- **What you have to do**: Copy the data exactly. No line may be skipped.

- **Records for this exercise**:
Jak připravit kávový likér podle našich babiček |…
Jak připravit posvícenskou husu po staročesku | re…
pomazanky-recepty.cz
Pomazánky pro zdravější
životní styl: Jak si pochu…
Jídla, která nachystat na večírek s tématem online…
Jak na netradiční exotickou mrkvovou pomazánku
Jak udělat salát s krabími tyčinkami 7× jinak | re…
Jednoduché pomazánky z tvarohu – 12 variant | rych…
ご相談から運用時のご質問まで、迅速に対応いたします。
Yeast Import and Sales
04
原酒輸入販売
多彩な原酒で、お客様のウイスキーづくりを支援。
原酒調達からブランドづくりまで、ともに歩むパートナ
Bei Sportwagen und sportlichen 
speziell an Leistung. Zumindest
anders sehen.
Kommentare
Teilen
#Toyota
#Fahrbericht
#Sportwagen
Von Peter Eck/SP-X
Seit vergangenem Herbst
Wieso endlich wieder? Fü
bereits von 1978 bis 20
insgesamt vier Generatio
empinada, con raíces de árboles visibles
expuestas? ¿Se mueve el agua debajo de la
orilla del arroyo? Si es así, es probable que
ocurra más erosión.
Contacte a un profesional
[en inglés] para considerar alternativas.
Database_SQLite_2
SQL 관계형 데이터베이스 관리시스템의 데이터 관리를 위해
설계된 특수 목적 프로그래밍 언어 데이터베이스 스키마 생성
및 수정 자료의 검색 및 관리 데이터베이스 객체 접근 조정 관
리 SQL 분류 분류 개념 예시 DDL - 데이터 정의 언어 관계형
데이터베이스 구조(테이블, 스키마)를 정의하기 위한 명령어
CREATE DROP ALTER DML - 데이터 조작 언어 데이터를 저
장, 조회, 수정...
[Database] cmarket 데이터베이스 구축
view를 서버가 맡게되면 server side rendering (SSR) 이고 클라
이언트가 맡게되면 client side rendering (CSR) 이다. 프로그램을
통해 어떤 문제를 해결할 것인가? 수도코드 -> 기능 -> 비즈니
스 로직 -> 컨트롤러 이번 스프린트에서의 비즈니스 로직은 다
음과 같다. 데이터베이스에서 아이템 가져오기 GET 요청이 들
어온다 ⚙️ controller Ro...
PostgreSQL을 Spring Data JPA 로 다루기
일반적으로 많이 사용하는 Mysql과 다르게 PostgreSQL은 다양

- **Task response**:
Jak připravit kávový likér podle našich babiček |…
Jak připravit posvícenskou husu po staročesku | re…
pomazanky-recepty.cz
Pomazánky pro zdravější
životní styl: Jak si pochu…
Jídla, která nachystat na večírek s tématem online…
Jak na netradiční exotickou mrkvovou pomazánku
Jak udělat salát s krabími tyčinkami 7× jinak | re…
Jednoduché pomazánky z tvarohu – 12 variant | rych…
ご相談から運用時のご質問まで、迅速に対応いたします。
Yeast Import and Sales
04
原酒輸入販売
多彩な原酒で、お客様のウイスキーづくりを支援。
原酒調達からブランドづくりまで、ともに歩むパートナ
Bei Sportwagen und sportlichen 
speziell an Leistung. Zumindest
anders sehen.
Kommentare
Teilen
#Toyota
#Fahrbericht
#Sportwagen
Von Peter Eck/SP-X
Seit vergangenem Herbst
Wieso endlich wieder? Fü
bereits von 1978 bis 20
insgesamt vier Generatio
empinada, con raíces de árboles visibles
expuestas? ¿Se mueve el agua debajo de la
orilla del arroyo? Si es así, es probable que
ocurra más erosión.
Contacte a un profesional
[en inglés] para considerar alternativas.
Database_SQLite_2
SQL 관계형 데이터베이스 관리시스템의 데이터 관리를 위해
설계된 특수 목적 프로그래밍 언어 데이터베이스 스키마 생성
및 수정 자료의 검색 및 관리 데이터베이스 객체 접근 조정 관
리 SQL 분류 분류 개념 예시 DDL - 데이터 정의 언어 관계형
데이터베이스 구조(테이블, 스키마)를 정의하기 위한 명령어
CREATE DROP ALTER DML - 데이터 조작 언어 데이터를 저
장, 조회, 수정...
[Database] cmarket 데이터베이스 구축
view를 서버가 맡게되면 server side rendering (SSR) 이고 클라
이언트가 맡게되면 client side rendering (CSR) 이다. 프로그램을
통해 어떤 문제를 해결할 것인가? 수도코드 -> 기능 -> 비즈니
스 로직 -> 컨트롤러 이번 스프린트에서의 비즈니스 로직은 다
음과 같다. 데이터베이스에서 아이템 가져오기 GET 요청이 들
어온다 ⚙️ controller Ro...
PostgreSQL을 Spring Data JPA 로 다루기
일반적으로 많이 사용하는 Mysql과 다르게 PostgreSQL은 다양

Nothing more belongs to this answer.